No dobra. Wiecie już, że "Polowanie na małego szczupaka" jest książką niezwykłą, wyważoną, nie szukającą poklasku. Nadal jednak wiecie niewiele o języku i wartościach jakie porusza. Zacznę zatem przewrotnie, od końca. Juhani Karila pisze o miłości. Nie tej płomiennej, romantycznej, wiecznej. Raczej o miłości młodzieńczej, która pod wpływem różnych okoliczności, staje się niemym porozumieniem. Fiński pisarz mówi też sporo o ludziach i to właściwie nigdy w sposób jednowymiarowy. Już sama główna bohaterka ma przecież co najmniej dwie twarze, o czym najlepiej świadczy zaprezentowana wersja zdarzeń sprzed lat. A inni? Czarownicy bywają uczynni i zabawni, ale jak coś ich wkurzy, to nasyłają na niczego nieświadomą osobę jakieś człapiące marzanny czy inne stwory. Policjantka i jej dochodzenie, choć zakończone przecież sukcesem, również bardziej przywodzi na myśl losy Careya Mahoneya, niż poważne śledztwo. Karila jest zabawny i celny w swoich obserwacjach. W sumie nie interesuje go to, że pewne rzeczy upraszcza, że nie ma ta książka nic wspólnego z aktualnymi wydarzeniami na świecie. I super. Tym mnie kupił w całości.

Jeszcze słów parę o języku. W oryginale książka została w dużej części napisana gwarą. Autor tłumaczenia, Pan Sebastian Musielak, doszedł do wniosku, że w wersji polskiej musi być ona zatem również w jakiś sposób zapisana potocznie. W ten sposób wszystkie dialogi prowadzone są w języku niewygodnym do czytania. To taki miszmasz wielu dialektów spotykanych w różnych miejscach Polski. Raz czujemy w zdaniu domieszkę mazurszczyzny, by po chwile pojawiły się naleciałości kaszubskie, śląskie czy wielkopolskie. Wielu to pewnie zrazi, innych z kolei zachwyci. Ja chciałem podkreślić jedną ważną rzecz – jakkolwiek by tego nie oceniać, Pan Musielak jest w swoim postępowaniu konsekwentny. I za to należy mu się uznanie.

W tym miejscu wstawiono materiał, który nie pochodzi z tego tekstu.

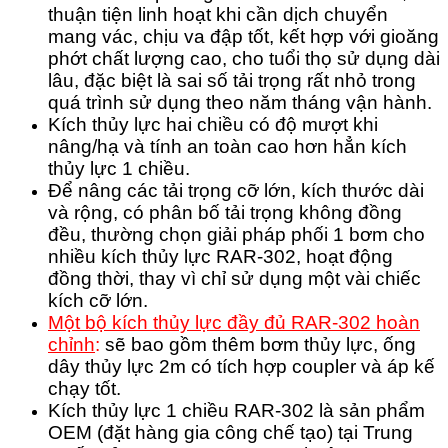
thuận tiện linh hoạt khi cần dịch chuyển
mang vác, chịu va đập tốt, kết hợp với gioăng
phớt chất lượng cao, cho tuổi thọ sử dụng dài
lâu, đặc biệt là sai số tải trọng rất nhỏ trong
quá trình sử dụng theo năm tháng vận hành.
Kích thủy lực hai chiều có độ mượt khi
nâng/hạ và tính an toàn cao hơn hẳn kích
thủy lực 1 chiều.
Để nâng các tải trọng cỡ lớn, kích thước dài
và rộng, có phân bố tải trọng không đồng
đều, thường chọn giải pháp phối 1 bơm cho
nhiều kích thủy lực RAR-302, hoạt động
đồng thời, thay vì chỉ sử dụng một vài chiếc
kích cỡ lớn.
Một bộ kích thủy lực đầy đủ RAR-302 hoàn
chỉnh
:
sẽ bao gồm thêm bơm thủy lực, ống
dây thủy lực 2m có tích hợp coupler và áp kế
chạy tốt.
Kích thủy lực 1 chiều RAR-302 là sản phẩm
OEM (đặt hàng gia công chế tạo) tại Trung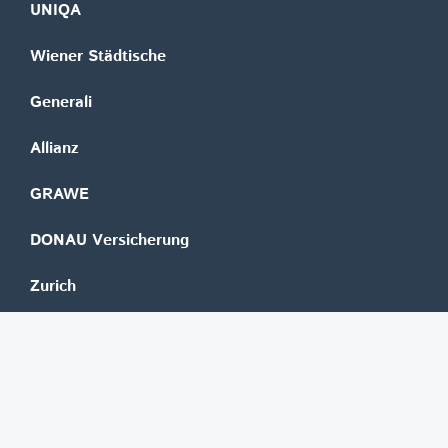
UNIQA
Wiener Städtische
Generali
Allianz
GRAWE
DONAU Versicherung
Zurich
Merkur Versicherung
Wüstenrot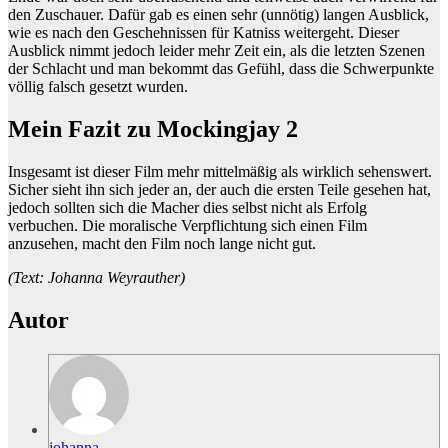
den Zuschauer. Dafür gab es einen sehr (unnötig) langen Ausblick,
wie es nach den Geschehnissen für Katniss weitergeht. Dieser
Ausblick nimmt jedoch leider mehr Zeit ein, als die letzten Szenen
der Schlacht und man bekommt das Gefühl, dass die Schwerpunkte
völlig falsch gesetzt wurden.
Mein Fazit zu Mockingjay 2
Insgesamt ist dieser Film mehr mittelmäßig als wirklich sehenswert.
Sicher sieht ihn sich jeder an, der auch die ersten Teile gesehen hat,
jedoch sollten sich die Macher dies selbst nicht als Erfolg
verbuchen. Die moralische Verpflichtung sich einen Film
anzusehen, macht den Film noch lange nicht gut.
(Text: Johanna Weyrauther)
Autor
johanna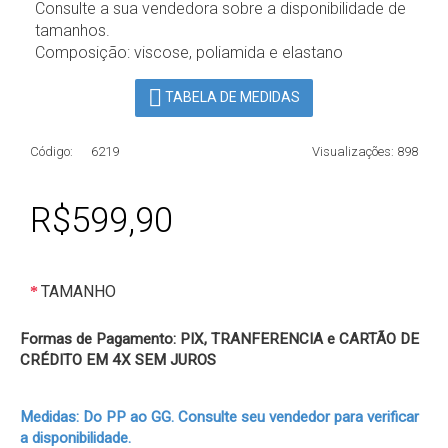
Consulte a sua vendedora sobre a disponibilidade de
tamanhos.
Composição: viscose, poliamida e elastano
TABELA DE MEDIDAS
Código:
6219
Visualizações: 898
R$599,90
TAMANHO
Formas de Pagamento: PIX, TRANFERENCIA e CARTÃO DE
CRÉDITO EM 4X SEM JUROS
Medidas: Do PP ao GG. Consulte seu vendedor para verificar
a disponibilidade.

Daję sobie włosa z głowy wyrwać, że „Polowanie na małego szczupaka” nie będzie dla Was najlepszą książką przeczytaną w tym roku. To raczej nie jest pozycja rankingowa, bo przez swój lekki ton, pewnie przegra z książkami o wyższym ciężarze gatunkowym. Nie jest to też typowa komedia, choć przy lekturze uśmiech nie raz wykwitnie Wam na ustach. Tak szczerze, to w ogóle nie jest pozycja gatunkowa. Można tu przecież znaleźć elementy fantasty, dramatu czy grozy. To jedyny w swoim rodzaju kocioł, z którego każdy może wyciągnąć co tylko zechce. Takie powieści rzadko się trafiają i chociażby z tego powodu, warto dać jej szansę.